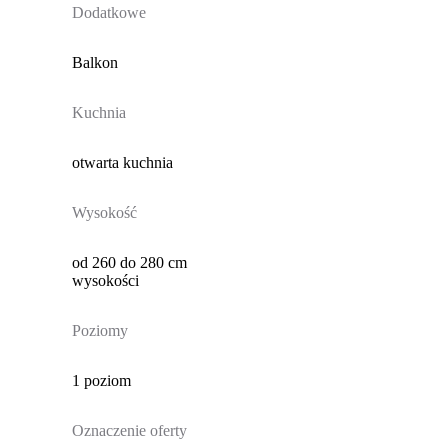
Dodatkowe
Balkon
Kuchnia
otwarta kuchnia
Wysokość
od 260 do 280 cm
wysokości
Poziomy
1 poziom
Oznaczenie oferty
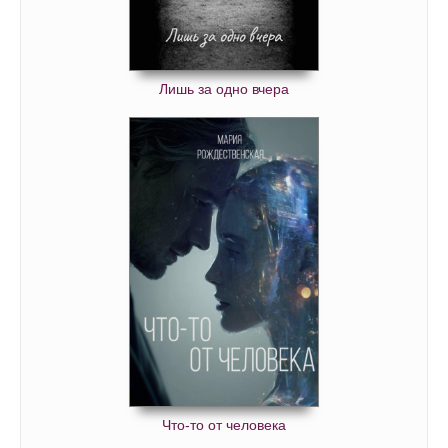
Лишь за одно вчера
Что-то от человека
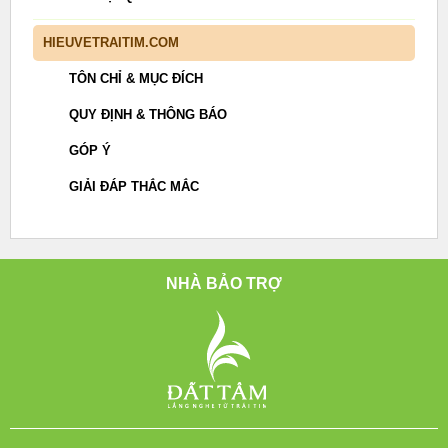
HIEUVETRAITIM.COM
TÔN CHỈ & MỤC ĐÍCH
QUY ĐỊNH & THÔNG BÁO
GÓP Ý
GIẢI ĐÁP THẮC MẮC
NHÀ BẢO TRỢ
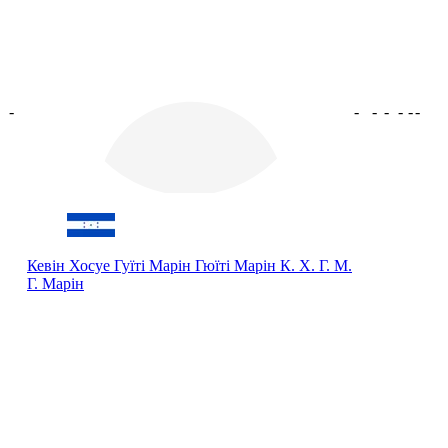
-
-
-
-
-
-
-
Кевін Хосуе Гуїті Марін Гюїті Марін
К. Х. Г. М.
Г. Марін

=== Work instruction ===
You need to restate all of the entries above exactly and leave the pictures behind.

=== Response for this exercise ===
Dodatkowe
Balkon
Kuchnia
otwarta kuchnia
Wysokość
od 260 do 280 cm
wysokości
Poziomy
1 poziom
Oznaczenie oferty
Лишь за одно вчера
Что-то от человека
HIEUVETRAITIM.COM
TÔN CHỈ & MỤC ĐÍCH
QUY ĐỊNH & THÔNG BÁO
GÓP Ý
GIẢI ĐÁP THẮC MẮC
NHÀ BẢO TRỢ
-
-
-
-
-
-
-
Кевін Хосуе Гуїті Марін Гюїті Марін
К. Х. Г. М.
Г. Марін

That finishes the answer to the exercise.